The second answer—voiced by people as different as ex-Googler Tristan Harris and management scholar Shoshanna Zuboff—is that social media companies have at their hand some truly effective algorithms through which they capture our attention, transform our behavior, and make us addicted to their content. This, too, is suspect; as the journalist Will Oremus writes, Facebook’s much-vaunted algorithm often “serve[s] us posts we find trivial, irritating, misleading, or just plain boring.” Facebook engineers seem equally at sea when they try to understand what kind of content their consumers are most interested in. In other words, the “algorithm,” as the anthropologist Nick Seaver has written, is not some coherent entity that is sitting inside Facebook or TikTok with the engineers turning the dials; it’s just a word we’ve slapped on to cover up the chaotic dynamics of media production and consumption on the internet (on which more below).3 And last but not the least, the brouhaha over “addiction” to media is very, very old. We were addicted to—perhaps we still are!—comic books, television, video games, and now social media; as an indicator of virtue, media consumption has never been highly rated.
But still, social media is different; regulating it is a challenge that we are still working through. There are really three things that make social media different from traditional, legacy media like movies, radio, and television. All of these three things have to do with the collapse of traditional gatekeepers and the rise of new ones.
These three things are, in order: scale, context collapse, and virality. The scale of social media is tremendous; billions of photos are posted on Facebook in a day. How does one even begin to process these photos to see if they are legal and/or appropriate? This is the start of the problem. But the second problem is even harder: what even counts as “appropriate”? This is the essence of context collapse. On a social media feed are collapsed together many different types of posts or content: a rant about Donald Trump (or Biden, take your pick) is mixed with cute baby and cat photos and pointers to self-help articles and advice about COVID vaccinations.
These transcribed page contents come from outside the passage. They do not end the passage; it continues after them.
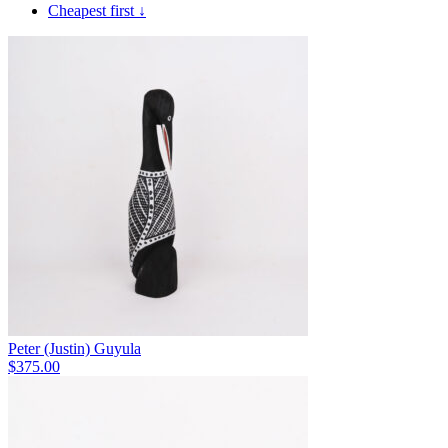
Cheapest first ↓
Peter (Justin) Guyula
$
375.00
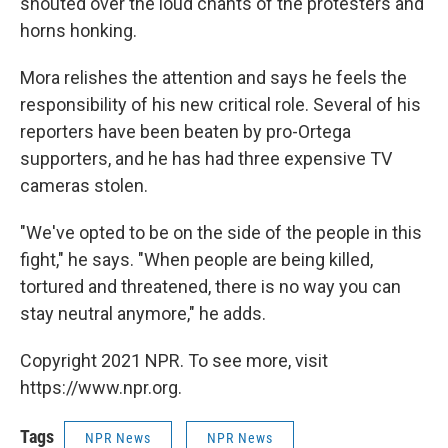
shouted over the loud chants of the protesters and
horns honking.
Mora relishes the attention and says he feels the
responsibility of his new critical role. Several of his
reporters have been beaten by pro-Ortega
supporters, and he has had three expensive TV
cameras stolen.
"We've opted to be on the side of the people in this
fight," he says. "When people are being killed,
tortured and threatened, there is no way you can
stay neutral anymore," he adds.
Copyright 2021 NPR. To see more, visit
https://www.npr.org.
Tags
NPR News
NPR News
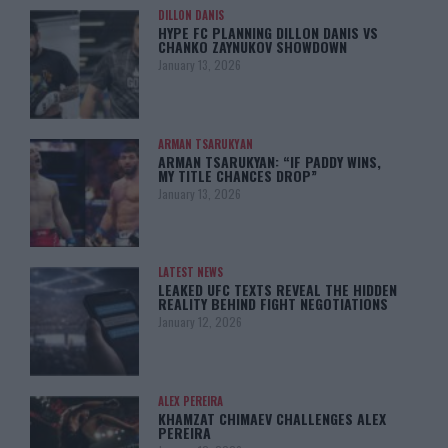
DILLON DANIS
HYPE FC PLANNING DILLON DANIS VS
CHANKO ZAYNUKOV SHOWDOWN
January 13, 2026
ARMAN TSARUKYAN
ARMAN TSARUKYAN: “IF PADDY WINS,
MY TITLE CHANCES DROP”
January 13, 2026
LATEST NEWS
LEAKED UFC TEXTS REVEAL THE HIDDEN
REALITY BEHIND FIGHT NEGOTIATIONS
January 12, 2026
ALEX PEREIRA
KHAMZAT CHIMAEV CHALLENGES ALEX
PEREIRA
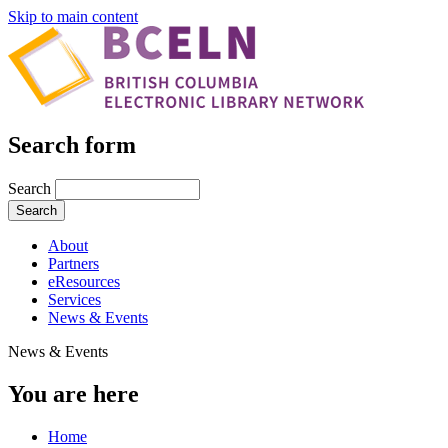
Skip to main content
Search form
Search
About
Partners
eResources
Services
News & Events
News & Events
You are here
Home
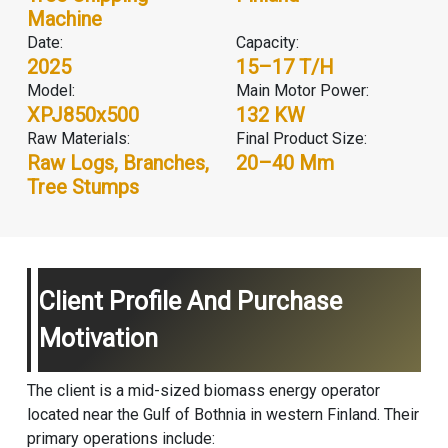
Machine
Date:
Capacity:
2025
15–17 T/H
Model:
Main Motor Power:
XPJ850x500
132 KW
Raw Materials:
Final Product Size:
Raw Logs, Branches,
20–40 Mm
Tree Stumps
Client Profile And Purchase
Motivation
The client is a mid-sized biomass energy operator
located near the Gulf of Bothnia in western Finland. Their
primary operations include:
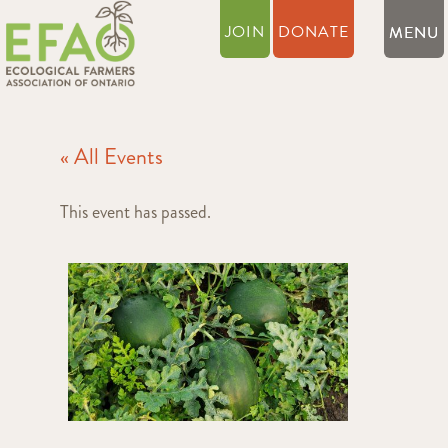
JOIN
DONATE
« All Events
This event has passed.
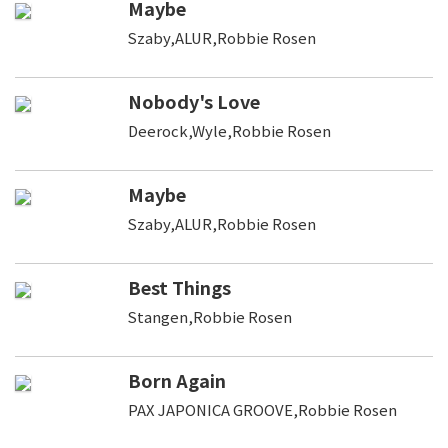
Maybe
Szaby,ALUR,Robbie Rosen
Nobody's Love
Deerock,Wyle,Robbie Rosen
Maybe
Szaby,ALUR,Robbie Rosen
Best Things
Stangen,Robbie Rosen
Born Again
PAX JAPONICA GROOVE,Robbie Rosen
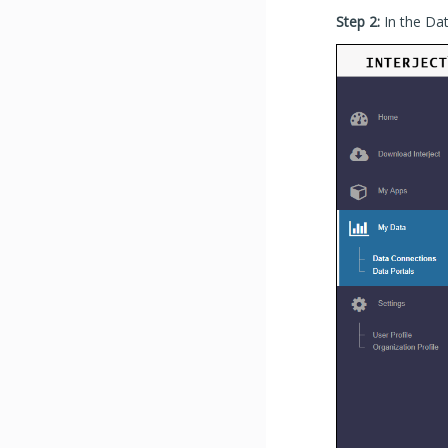
Step 2:
In the Da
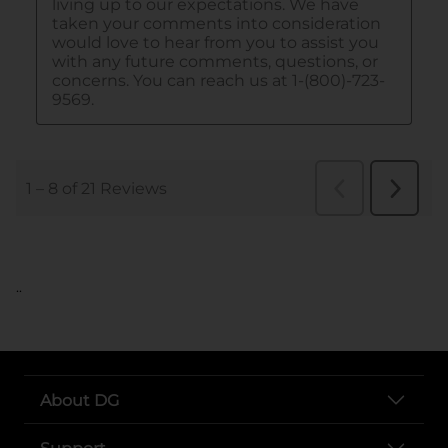
..
About DG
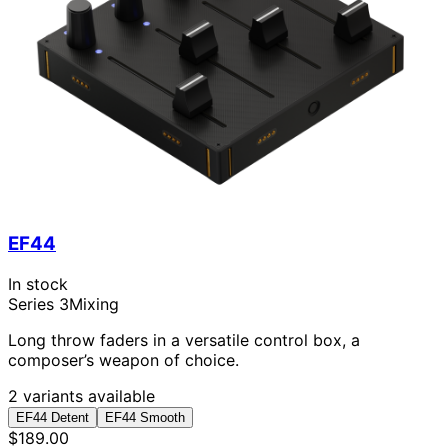
EF44
In stock
Series 3
Mixing
Long throw faders in a versatile control box, a
composer’s weapon of choice.
2 variants available
EF44 Detent
EF44 Smooth
$189.00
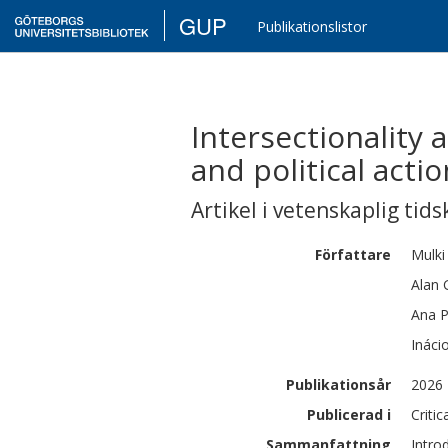
GUP
Publikationslistor
Intersectionality a
and political actio
Artikel i vetenskaplig tids
Författare
Mulki
Alan 
Ana P
Ináci
Publikationsår
2026
Publicerad i
Critic
Sammanfattning
Intro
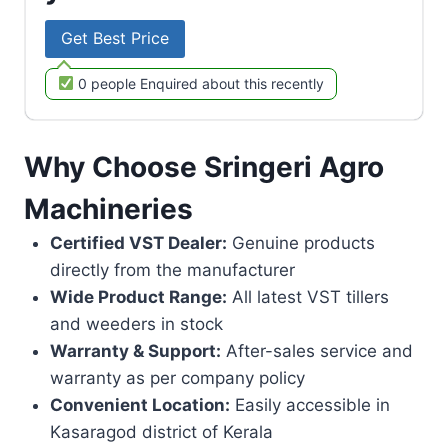
Get Best Price
0 people Enquired about this recently
Why Choose Sringeri Agro
Machineries
Certified VST Dealer:
Genuine products
directly from the manufacturer
Wide Product Range:
All latest VST tillers
and weeders in stock
Warranty & Support:
After-sales service and
warranty as per company policy
Convenient Location:
Easily accessible in
Kasaragod district of Kerala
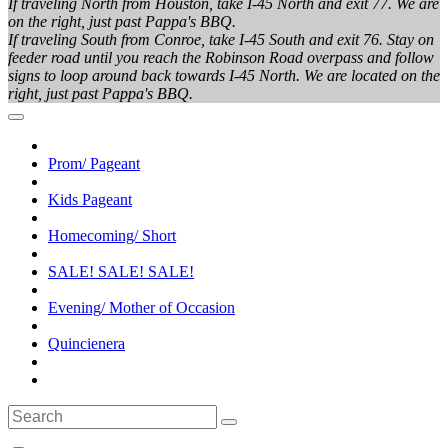
If traveling North from Houston, take I-45 North and exit 77. We are
on the right, just past Pappa's BBQ.
If traveling South from Conroe, take I-45 South and exit 76. Stay on
feeder road until you reach the Robinson Road overpass and follow
signs to loop around back towards I-45 North. We are located on the
right, just past Pappa's BBQ.
Prom/ Pageant
Kids Pageant
Homecoming/ Short
SALE! SALE! SALE!
Evening/ Mother of Occasion
Quincienera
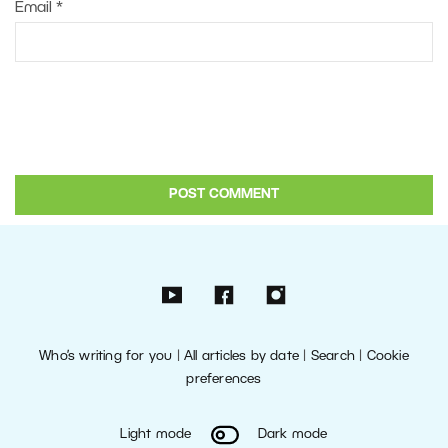
Email
*
Who’s writing for you
|
All articles by date
|
Search
|
Cookie
preferences
Light mode
Dark mode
Is that post someone shared about the COVID vaccines being unsafe just a discussion between friends or is it akin to a news announcer on television telling viewers that vaccines are bad? This question is not easy to answer for social media posts where the “context” of a post is not clear at all and in fact, keeps fluctuating. This leads to the last and final problem: virality, which is the idea that there is an inherent unpredictability about the audience for any post. Most posts are seen by no one; some posts are seen by a lot of people. But it is quite possible that a post that would have been seen by no one was in fact seen by millions of people through a kind of decentralized mechanism, what we call becoming “viral.” Technically, you would apply different standards of regulation to a post that was seen by no one to one that was seen by everyone; but it is very difficult to determine that in advance.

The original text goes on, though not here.